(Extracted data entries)
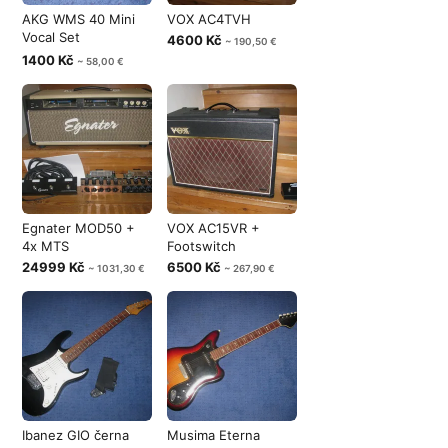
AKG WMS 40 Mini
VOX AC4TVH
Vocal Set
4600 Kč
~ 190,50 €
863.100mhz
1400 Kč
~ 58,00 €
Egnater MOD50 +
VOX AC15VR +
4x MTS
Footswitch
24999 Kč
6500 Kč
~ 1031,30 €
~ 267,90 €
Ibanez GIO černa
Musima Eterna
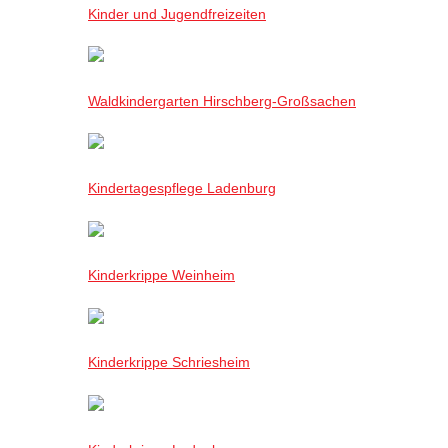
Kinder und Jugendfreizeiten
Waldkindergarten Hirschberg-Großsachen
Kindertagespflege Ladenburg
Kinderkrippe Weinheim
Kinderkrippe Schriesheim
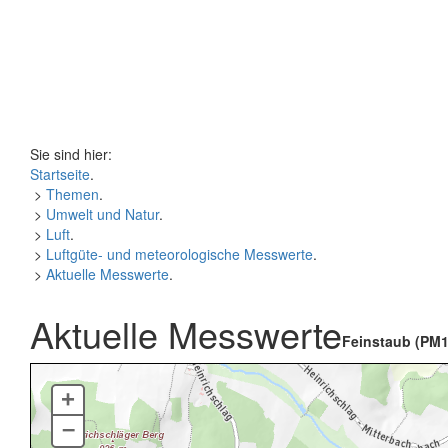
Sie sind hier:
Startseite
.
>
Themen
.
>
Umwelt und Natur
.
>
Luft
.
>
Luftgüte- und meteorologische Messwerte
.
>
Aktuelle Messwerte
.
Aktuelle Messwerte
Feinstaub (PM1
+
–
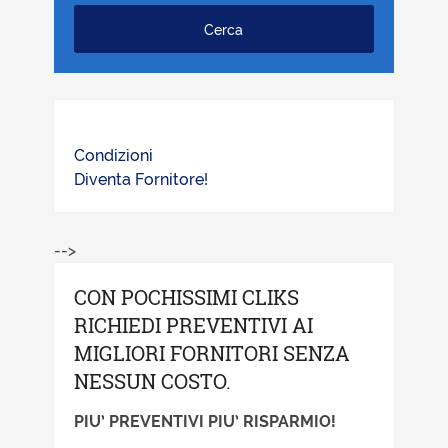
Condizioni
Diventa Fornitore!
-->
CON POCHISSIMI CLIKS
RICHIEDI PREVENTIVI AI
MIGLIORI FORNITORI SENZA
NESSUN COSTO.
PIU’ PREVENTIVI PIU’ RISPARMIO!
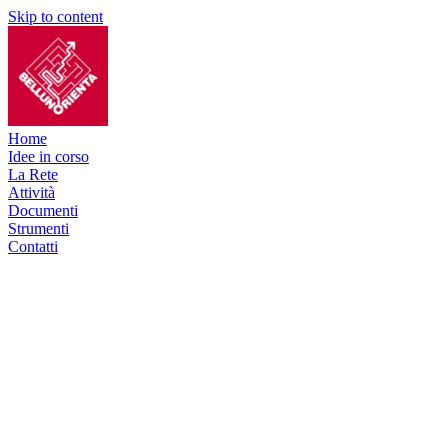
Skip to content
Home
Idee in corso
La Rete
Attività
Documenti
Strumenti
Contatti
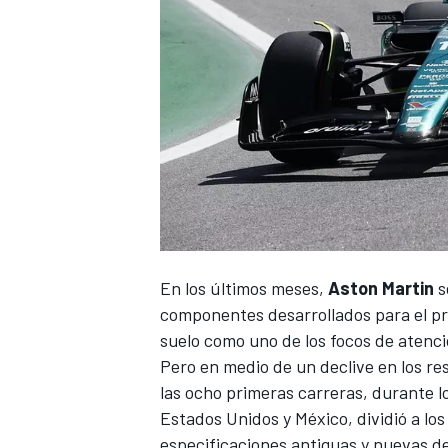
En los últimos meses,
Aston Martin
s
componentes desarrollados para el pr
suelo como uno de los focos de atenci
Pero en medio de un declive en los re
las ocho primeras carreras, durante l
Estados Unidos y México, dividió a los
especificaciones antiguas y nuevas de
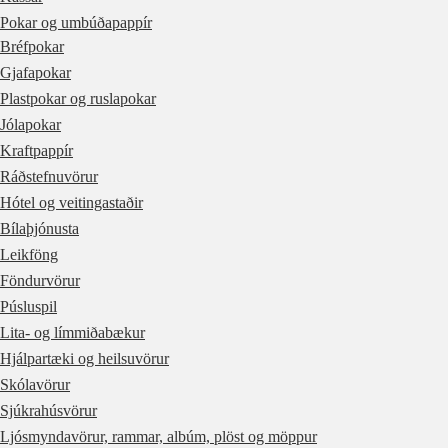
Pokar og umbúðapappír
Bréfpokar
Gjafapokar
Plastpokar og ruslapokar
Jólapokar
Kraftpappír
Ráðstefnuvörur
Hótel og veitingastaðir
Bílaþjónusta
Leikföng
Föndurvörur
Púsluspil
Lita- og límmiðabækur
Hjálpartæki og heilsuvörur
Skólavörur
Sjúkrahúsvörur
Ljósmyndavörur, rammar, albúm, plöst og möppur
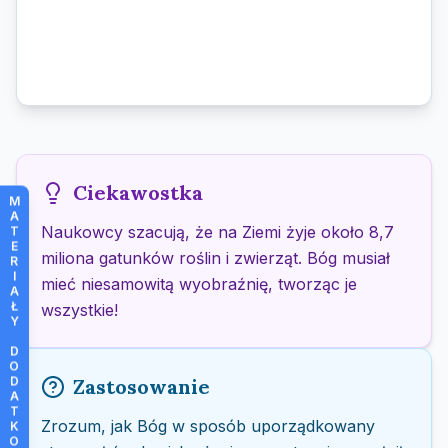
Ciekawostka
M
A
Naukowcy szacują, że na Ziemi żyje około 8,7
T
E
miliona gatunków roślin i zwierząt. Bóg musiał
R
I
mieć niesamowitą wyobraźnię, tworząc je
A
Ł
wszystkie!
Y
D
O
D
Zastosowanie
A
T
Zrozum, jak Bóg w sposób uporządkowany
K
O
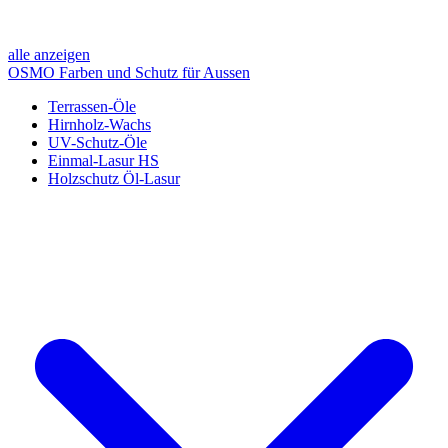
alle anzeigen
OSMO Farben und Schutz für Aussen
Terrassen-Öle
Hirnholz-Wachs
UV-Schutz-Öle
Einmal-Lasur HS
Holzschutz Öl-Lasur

| REQUIRED ACTION |
Within the entries above, find the string "Lasur" and return each line that holds it.

| THE ANSWER |
Einmal-Lasur HS
Holzschutz Öl-Lasur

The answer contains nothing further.